A growing community of wine bloggers have become increasingly negative towards using a Robert Parker inspired 100 point wine rating system for reviewing wines with many alternatives suggested. Citing such complaints as the system is subjective and that it cannot truly be standardized across the industry: one writer’s “90” is another’s “88”. That is true, however, my main argument to this complaint is that all rating systems are subjective – by nature. There can never truly be a definitive rating system for anything remotely artistic. Ideally, a consumer finds a trusted voice and learns how the individual reviewer applies whatever rating system they employ.
In defense of the 100-point rating system, I offer the following arguments, or, at the very least, an explanation as to why I use the scale.
The simple genius of the 100-point scale is that, at its core, it is very simple to understand and very familiar. Everyone can relate to a percentage-based, out-of-100 type of system because we’ve lived with these types of scores throughout our academic lives. From math tests to essays to book reports we are subjected to a rating where perfection, a perfect “100” is the ultimate goal to be achieved and where you were awarded 50+ points just for showing up (more on this last point below). A simple glance at the result of two tests where one is scored "90" and the other "89", you immediately know which one is the better result. Now, I always hope that a visitor to my site will read the full description of a wine’s characteristics rather than simply glancing at the score, however, should they choose not to, I’m confident that, more often than not, the higher scored wine will give them more drinking pleasure.

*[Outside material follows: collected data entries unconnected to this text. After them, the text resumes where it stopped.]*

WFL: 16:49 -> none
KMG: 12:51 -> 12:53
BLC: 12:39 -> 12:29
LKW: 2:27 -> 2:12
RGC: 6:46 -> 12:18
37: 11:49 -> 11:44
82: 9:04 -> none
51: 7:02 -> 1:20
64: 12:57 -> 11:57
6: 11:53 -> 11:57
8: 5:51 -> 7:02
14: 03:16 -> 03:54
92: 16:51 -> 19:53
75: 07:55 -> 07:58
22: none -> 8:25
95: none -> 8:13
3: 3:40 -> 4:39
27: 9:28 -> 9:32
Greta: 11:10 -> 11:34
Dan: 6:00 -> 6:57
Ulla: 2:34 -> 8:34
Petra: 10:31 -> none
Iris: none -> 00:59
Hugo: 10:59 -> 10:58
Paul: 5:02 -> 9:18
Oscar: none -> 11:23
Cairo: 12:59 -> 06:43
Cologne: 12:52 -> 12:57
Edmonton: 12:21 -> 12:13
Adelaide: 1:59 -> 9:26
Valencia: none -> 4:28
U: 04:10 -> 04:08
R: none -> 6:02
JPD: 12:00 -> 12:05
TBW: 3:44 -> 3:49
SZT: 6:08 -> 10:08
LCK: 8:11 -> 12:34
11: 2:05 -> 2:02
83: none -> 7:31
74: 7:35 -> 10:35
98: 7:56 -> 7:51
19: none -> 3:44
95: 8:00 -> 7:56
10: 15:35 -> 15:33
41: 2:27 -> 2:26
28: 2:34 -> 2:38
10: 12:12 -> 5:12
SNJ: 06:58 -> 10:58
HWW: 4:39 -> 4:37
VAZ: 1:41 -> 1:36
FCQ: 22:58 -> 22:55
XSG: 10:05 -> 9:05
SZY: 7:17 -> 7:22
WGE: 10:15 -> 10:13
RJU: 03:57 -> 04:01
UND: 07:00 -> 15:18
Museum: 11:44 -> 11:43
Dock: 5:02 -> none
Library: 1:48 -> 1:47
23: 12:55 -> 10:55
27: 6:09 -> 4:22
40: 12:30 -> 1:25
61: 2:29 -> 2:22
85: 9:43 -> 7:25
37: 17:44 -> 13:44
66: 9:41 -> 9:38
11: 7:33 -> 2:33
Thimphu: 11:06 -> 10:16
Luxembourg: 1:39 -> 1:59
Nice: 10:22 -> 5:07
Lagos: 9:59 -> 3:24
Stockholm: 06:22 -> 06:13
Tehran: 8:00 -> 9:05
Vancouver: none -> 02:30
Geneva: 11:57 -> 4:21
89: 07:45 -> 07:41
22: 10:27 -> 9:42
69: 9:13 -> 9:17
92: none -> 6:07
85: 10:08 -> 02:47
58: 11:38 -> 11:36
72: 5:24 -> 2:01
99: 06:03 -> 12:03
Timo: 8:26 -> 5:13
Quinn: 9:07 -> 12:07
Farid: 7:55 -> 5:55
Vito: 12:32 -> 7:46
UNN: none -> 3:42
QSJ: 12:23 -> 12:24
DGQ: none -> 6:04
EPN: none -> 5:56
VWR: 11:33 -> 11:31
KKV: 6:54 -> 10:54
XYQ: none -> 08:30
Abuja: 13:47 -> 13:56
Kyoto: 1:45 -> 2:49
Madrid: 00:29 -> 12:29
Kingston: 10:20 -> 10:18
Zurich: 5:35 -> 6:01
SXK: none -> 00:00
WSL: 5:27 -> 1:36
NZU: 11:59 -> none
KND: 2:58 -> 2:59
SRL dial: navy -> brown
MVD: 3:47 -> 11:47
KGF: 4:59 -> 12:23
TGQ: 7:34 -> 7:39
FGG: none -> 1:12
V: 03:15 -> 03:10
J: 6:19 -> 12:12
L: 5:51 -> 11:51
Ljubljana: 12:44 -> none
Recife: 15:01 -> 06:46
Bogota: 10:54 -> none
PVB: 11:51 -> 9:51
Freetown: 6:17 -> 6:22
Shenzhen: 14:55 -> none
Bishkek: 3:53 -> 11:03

2. A word-based rating system always needs an explanation
How is anyone to know at a quick glance that “Amazing” is better than “Extraordinary” without the reviewer explaining this? Why this doesn’t work without a glossary or accompanying chart at the ready at all times, is that these words have their own predefined unique meanings and they only relate to the quality of a wine by way of context, which, itself, is completely subjective. Even worse, the reviewer who avoids defining the words and their relevance to a rating system at all and simply uses them in their literal means as a way to categorize the wines reviewed. “Honey, I feel like an “Amazing” wine tonight. Oh right, you’re still on your “Extraordinary” kick. Well, I suppose we can pick a “Satisfactory” wine as a compromise.” Yikes.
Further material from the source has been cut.